Tasmania cricket chairman blasts Cricket Australia’s ‘appalling’ treatment of Tim Paine
Cricket Tasmania chairman Andrew Gaggin has condemned Cricket Australia’s “appalling” treatment of Tim Paine, saying he should never have been put in a position where he felt he had to resign as Australia’s Test captain.
Paine stood down from the role last Friday after sexually explicit text messages he sent to a female former colleague at Cricket Tasmania in 2017 were leaked to the media.
The 36-year-old wicketkeeper, who has represented Tasmania since the 2005/06 season, had been exonerated by a Cricket Australia integrity review into the matter soon after becoming Test captain in 2018.

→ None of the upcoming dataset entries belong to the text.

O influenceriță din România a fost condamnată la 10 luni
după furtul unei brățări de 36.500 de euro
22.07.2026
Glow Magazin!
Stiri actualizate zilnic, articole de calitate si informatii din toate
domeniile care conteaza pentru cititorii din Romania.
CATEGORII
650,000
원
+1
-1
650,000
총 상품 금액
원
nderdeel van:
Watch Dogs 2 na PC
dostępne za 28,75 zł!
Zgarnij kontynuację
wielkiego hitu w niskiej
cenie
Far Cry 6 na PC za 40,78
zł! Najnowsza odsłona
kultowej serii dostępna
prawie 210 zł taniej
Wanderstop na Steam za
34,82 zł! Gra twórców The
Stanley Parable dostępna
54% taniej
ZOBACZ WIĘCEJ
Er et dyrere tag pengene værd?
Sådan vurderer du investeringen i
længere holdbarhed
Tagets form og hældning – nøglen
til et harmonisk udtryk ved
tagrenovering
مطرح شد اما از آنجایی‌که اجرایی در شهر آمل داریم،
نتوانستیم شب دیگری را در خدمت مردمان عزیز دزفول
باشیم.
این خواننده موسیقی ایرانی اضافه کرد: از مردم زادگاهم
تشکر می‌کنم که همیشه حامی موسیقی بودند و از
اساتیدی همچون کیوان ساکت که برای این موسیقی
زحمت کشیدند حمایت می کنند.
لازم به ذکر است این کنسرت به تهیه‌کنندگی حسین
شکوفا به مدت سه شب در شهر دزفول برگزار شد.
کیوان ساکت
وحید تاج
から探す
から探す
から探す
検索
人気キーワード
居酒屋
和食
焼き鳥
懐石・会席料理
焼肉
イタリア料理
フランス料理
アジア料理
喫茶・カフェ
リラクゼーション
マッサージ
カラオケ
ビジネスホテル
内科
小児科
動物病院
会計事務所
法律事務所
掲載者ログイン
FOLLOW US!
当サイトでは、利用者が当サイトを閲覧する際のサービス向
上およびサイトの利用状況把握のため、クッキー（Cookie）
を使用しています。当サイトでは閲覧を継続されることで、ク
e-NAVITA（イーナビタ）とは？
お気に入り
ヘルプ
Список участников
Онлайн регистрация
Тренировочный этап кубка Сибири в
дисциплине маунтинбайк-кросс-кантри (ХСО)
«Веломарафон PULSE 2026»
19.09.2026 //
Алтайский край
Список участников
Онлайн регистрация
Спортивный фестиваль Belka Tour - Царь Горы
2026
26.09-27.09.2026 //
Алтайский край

“In conversations I have had in recent days it is clear that the anger amongst the Tasmania cricket community and general public is palpable,” Gaggin said in a statement on Tuesday.
“Tim Paine has been a beacon for Australian cricket over the past four years and instrumental in salvaging the reputation of the national team after the calamity of Cape Town.
“The treatment afforded to the Australian Test captain by Cricket Australia has been appalling, and the worst since Bill Lawry over 50 years ago.”
Lawry was notoriously sacked as Australia captain and dropped from the team ahead of the final Test of the 1970/71 Ashes series, only discovering his fate when informed by reporters.
Cricket Tasmania said after Paine’s resignation that the female former employee had complained to them about the messages only after she had been charged with stealing from the organisation.
Cricket Australia chair Richard Freudenstein said on Saturday that the current leadership team would have sacked Paine had they been in charge in 2018.
“At a time when CA should have supported Tim, he was evidently regarded as dispensable,” Gaggin continued.
“The Cricket Tasmania board reaffirmed its view that Paine should not have been put in a position where he felt the need to resign over an incident that was determined by an independent inquiry at the time to not be a breach of the code of conduct and was a consensual and private exchange that occurred between two mature adults and was not repeated.”